Elle entre. De son sac à main, elle sort son portefeuille et de son portefeuille une lettre. Elle nous la tend. C’est celle de son fils Guy. On la lit et on la relit. On reste debout, sans savoir quoi faire. Maman lui a dit qu’elle pouvait revenir à son prochain voyage, en toute discrétion bien sûr.

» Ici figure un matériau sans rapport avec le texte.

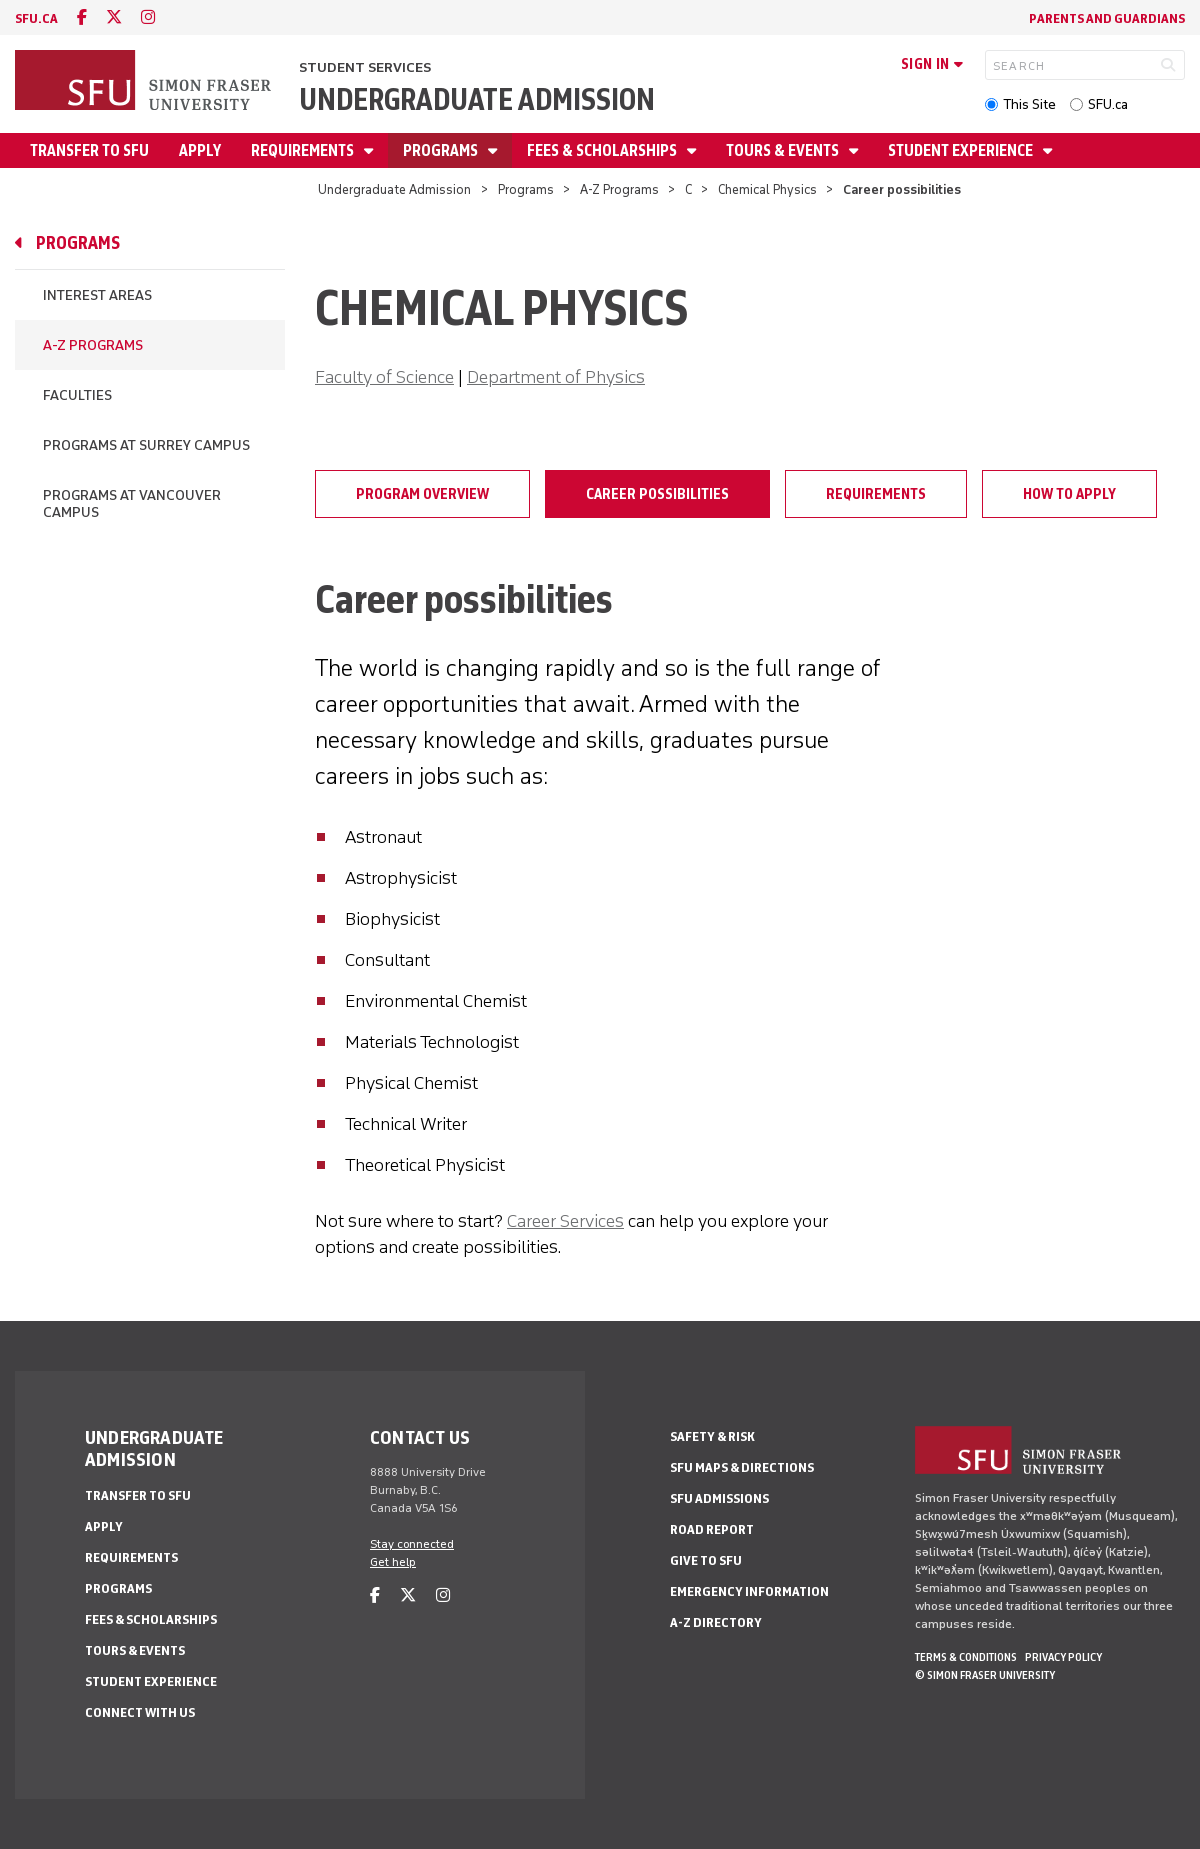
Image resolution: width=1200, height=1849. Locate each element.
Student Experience (962, 150)
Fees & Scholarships (603, 150)
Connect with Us (140, 1712)
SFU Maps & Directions (742, 1467)
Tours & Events (784, 150)
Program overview (422, 494)
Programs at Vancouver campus (132, 504)
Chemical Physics (767, 189)
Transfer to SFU (89, 150)
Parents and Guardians (1107, 18)
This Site (1029, 104)
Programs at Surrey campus (146, 445)
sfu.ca (36, 18)
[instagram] (148, 17)
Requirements (304, 150)
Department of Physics (556, 377)
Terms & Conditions (966, 1657)
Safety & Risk (712, 1436)
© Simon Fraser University (985, 1675)
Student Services (365, 67)
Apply (200, 150)
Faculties (77, 395)
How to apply (1069, 494)
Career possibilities (657, 494)
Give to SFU (706, 1560)
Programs (442, 150)
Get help (393, 1562)
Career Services (565, 1221)
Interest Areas (97, 295)
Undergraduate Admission (477, 99)
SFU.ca (1108, 104)
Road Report (712, 1529)
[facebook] (82, 17)
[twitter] (114, 17)
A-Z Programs (619, 189)
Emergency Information (749, 1591)
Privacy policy (1063, 1657)
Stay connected (412, 1544)
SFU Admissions (719, 1498)
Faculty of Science (384, 377)
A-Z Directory (716, 1622)
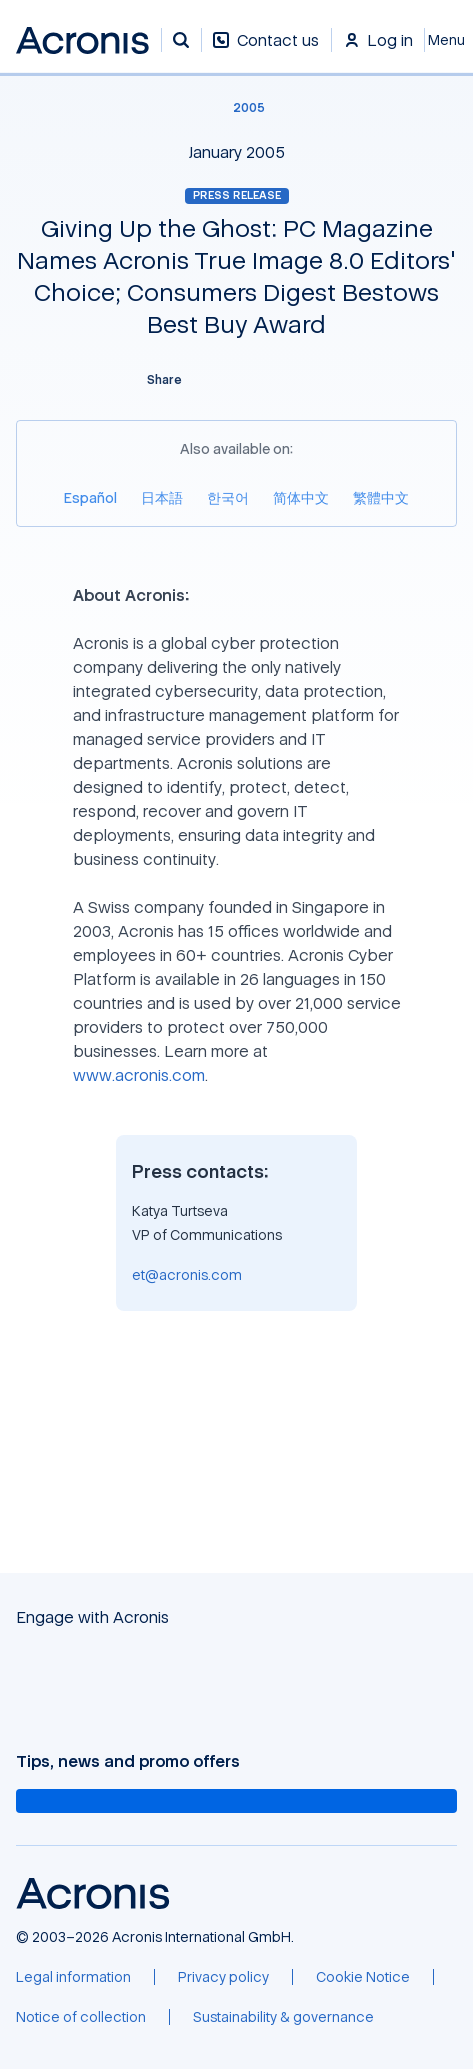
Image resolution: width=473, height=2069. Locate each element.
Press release (237, 195)
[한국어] (228, 497)
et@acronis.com (187, 1274)
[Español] (90, 497)
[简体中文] (301, 497)
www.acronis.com (139, 1075)
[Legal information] (73, 1977)
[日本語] (162, 497)
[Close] (449, 40)
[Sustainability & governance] (283, 2017)
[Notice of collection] (81, 2017)
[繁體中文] (381, 497)
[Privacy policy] (223, 1977)
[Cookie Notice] (363, 1977)
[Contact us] (266, 50)
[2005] (237, 108)
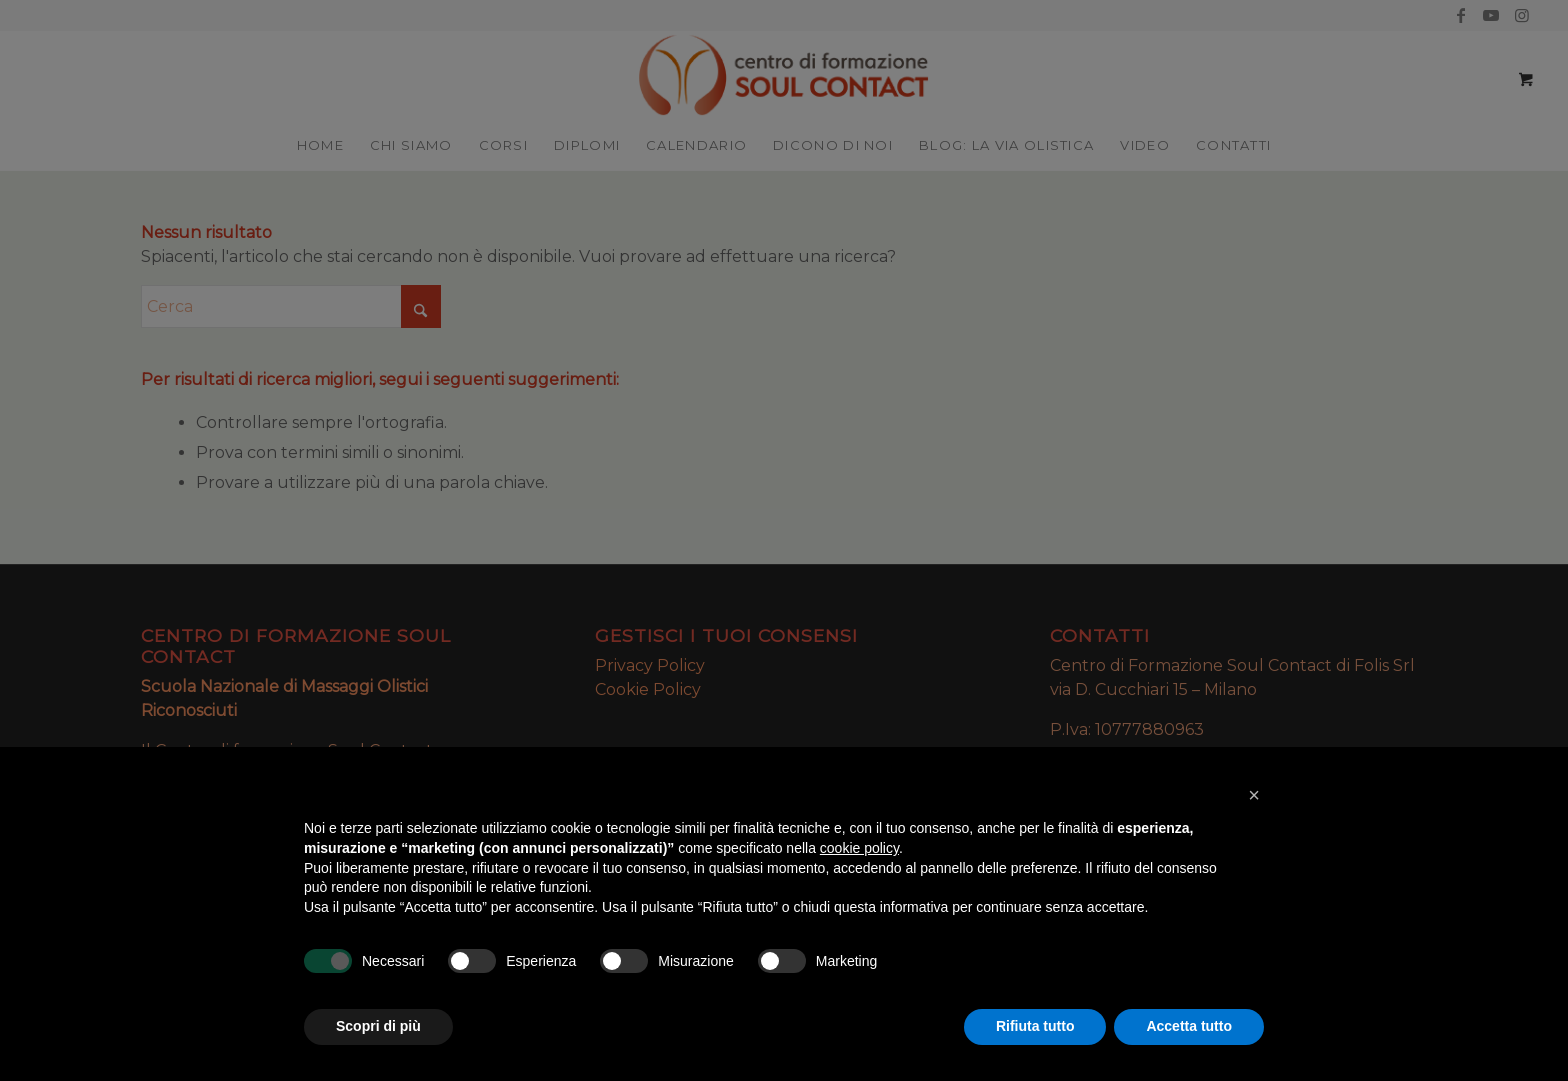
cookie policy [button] (859, 848)
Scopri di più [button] (378, 1026)
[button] (1254, 795)
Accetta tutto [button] (1189, 1026)
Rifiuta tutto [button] (1035, 1026)
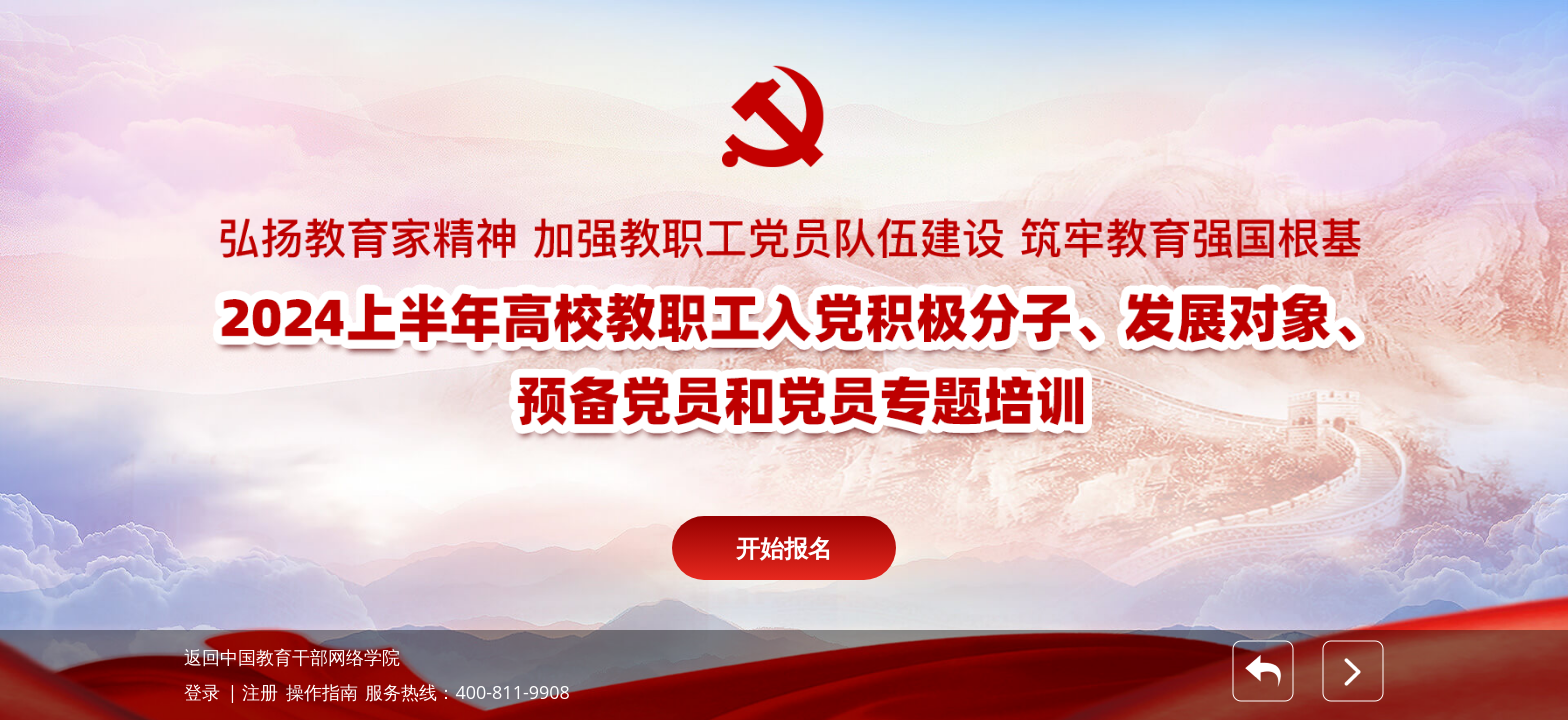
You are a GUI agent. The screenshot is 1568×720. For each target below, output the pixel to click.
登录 (202, 692)
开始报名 (784, 547)
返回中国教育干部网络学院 (292, 657)
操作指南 (322, 692)
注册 (260, 692)
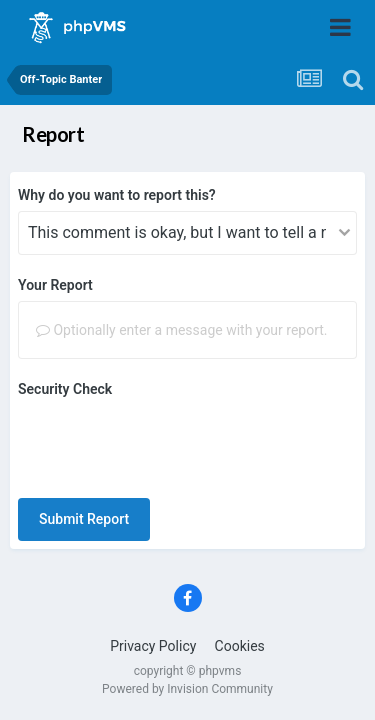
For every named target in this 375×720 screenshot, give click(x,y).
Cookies (240, 568)
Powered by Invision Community (187, 611)
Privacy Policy (153, 568)
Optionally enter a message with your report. (182, 330)
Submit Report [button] (84, 441)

La fois suivante, Madame Môquet tenait une couronne mortuaire, en petite perles tressées comme on faisait à l’époque. Elle nous dit : « Cela fait trois semaines que je dors avec cette couronne contre moi, parce que je veux lui transmettre tout mon amour avant de la déposer sur la tombe de mon fils ». Elle l’avait cachée dans ses bagages pour le voyage.
Elle est venue cinq ou six fois, toujours avec son second fils, Serge, qui avait deux ou trois ans de plus que moi. Quand elle est avec lui, elle avait un air très doux, n’affichait rien, jouait beaucoup. Je ne l’ai jamais vue pleurer. Avec une amie, nous avions adopté Serge, nous partions des heures en vélo ensemble. Ensuite, les voyages sont devenus trop périlleux et ils ne sont plus revenus. »
Sources : Aubenas (Florence) dans Le Nouvel Observateur du 20 octobre 2007. Date de création : 2007-02-01.